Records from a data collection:
-----
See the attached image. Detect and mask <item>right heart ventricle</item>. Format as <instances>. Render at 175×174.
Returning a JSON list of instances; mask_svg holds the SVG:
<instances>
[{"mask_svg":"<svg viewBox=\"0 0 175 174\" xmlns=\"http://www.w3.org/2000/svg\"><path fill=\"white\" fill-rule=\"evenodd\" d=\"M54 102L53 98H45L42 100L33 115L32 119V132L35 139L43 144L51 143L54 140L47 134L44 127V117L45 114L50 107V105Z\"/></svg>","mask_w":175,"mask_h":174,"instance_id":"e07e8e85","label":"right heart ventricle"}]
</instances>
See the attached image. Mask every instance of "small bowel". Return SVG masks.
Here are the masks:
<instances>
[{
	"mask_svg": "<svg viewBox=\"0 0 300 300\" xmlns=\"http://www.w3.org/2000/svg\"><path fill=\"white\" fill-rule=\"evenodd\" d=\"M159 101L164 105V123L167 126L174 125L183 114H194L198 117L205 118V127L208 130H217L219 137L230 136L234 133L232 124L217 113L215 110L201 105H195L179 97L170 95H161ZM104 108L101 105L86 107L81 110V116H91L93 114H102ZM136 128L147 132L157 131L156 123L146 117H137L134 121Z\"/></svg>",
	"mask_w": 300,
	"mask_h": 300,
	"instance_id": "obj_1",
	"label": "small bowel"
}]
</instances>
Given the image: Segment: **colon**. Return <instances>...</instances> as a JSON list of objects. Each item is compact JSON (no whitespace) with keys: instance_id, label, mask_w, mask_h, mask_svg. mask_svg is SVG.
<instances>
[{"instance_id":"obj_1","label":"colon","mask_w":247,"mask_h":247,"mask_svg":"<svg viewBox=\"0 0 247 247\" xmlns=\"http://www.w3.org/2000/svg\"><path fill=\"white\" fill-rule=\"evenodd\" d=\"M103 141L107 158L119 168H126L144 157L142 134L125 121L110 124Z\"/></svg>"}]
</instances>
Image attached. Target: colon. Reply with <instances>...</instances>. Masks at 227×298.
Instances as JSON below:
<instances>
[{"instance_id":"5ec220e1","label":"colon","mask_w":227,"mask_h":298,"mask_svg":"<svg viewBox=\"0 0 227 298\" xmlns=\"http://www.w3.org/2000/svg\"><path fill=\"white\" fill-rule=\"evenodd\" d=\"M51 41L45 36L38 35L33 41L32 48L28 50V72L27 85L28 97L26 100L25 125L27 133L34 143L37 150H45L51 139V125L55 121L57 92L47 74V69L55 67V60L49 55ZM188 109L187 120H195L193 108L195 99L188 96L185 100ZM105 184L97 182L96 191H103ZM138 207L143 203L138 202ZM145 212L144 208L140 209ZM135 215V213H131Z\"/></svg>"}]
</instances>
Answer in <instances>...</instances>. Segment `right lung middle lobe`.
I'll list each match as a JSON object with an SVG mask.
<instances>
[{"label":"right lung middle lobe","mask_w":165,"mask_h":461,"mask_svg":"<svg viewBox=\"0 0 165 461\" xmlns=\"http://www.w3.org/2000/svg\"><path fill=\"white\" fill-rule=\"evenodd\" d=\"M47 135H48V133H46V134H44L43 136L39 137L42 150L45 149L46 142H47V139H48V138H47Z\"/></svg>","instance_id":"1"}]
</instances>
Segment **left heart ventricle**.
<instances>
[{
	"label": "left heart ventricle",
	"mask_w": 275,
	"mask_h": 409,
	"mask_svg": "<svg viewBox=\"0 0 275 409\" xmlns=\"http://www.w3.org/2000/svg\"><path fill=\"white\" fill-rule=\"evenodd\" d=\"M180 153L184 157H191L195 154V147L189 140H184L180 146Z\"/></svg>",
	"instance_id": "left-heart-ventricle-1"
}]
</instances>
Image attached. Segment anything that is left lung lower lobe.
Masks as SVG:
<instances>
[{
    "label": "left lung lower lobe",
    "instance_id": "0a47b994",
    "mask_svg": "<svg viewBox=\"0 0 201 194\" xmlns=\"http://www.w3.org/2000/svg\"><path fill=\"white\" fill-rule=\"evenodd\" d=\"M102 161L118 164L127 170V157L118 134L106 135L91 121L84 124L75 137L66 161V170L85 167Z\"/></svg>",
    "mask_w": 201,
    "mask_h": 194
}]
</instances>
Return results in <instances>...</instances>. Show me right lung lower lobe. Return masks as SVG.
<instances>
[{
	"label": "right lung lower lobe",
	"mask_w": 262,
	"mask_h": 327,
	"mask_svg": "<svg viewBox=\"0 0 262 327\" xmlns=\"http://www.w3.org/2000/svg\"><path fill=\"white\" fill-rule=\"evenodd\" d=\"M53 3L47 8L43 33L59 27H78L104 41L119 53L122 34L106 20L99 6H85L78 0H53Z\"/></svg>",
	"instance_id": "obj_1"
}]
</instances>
-----
Problem details:
The response should contain only a verbatim copy of the lines from the line with "Image attached. Segment" to the final line of the records.

Reply:
Image attached. Segment anything that is left lung lower lobe.
Masks as SVG:
<instances>
[{
    "label": "left lung lower lobe",
    "instance_id": "0a47b994",
    "mask_svg": "<svg viewBox=\"0 0 201 194\" xmlns=\"http://www.w3.org/2000/svg\"><path fill=\"white\" fill-rule=\"evenodd\" d=\"M102 161L118 164L127 170V157L118 134L106 135L91 121L84 124L75 137L66 161V170L85 167Z\"/></svg>",
    "mask_w": 201,
    "mask_h": 194
}]
</instances>
Return results in <instances>...</instances>. Show me right lung lower lobe. Return masks as SVG.
<instances>
[{
	"label": "right lung lower lobe",
	"mask_w": 262,
	"mask_h": 327,
	"mask_svg": "<svg viewBox=\"0 0 262 327\" xmlns=\"http://www.w3.org/2000/svg\"><path fill=\"white\" fill-rule=\"evenodd\" d=\"M53 3L47 8L43 33L59 27H78L104 41L119 53L122 34L106 20L99 6H85L78 0H53Z\"/></svg>",
	"instance_id": "obj_1"
}]
</instances>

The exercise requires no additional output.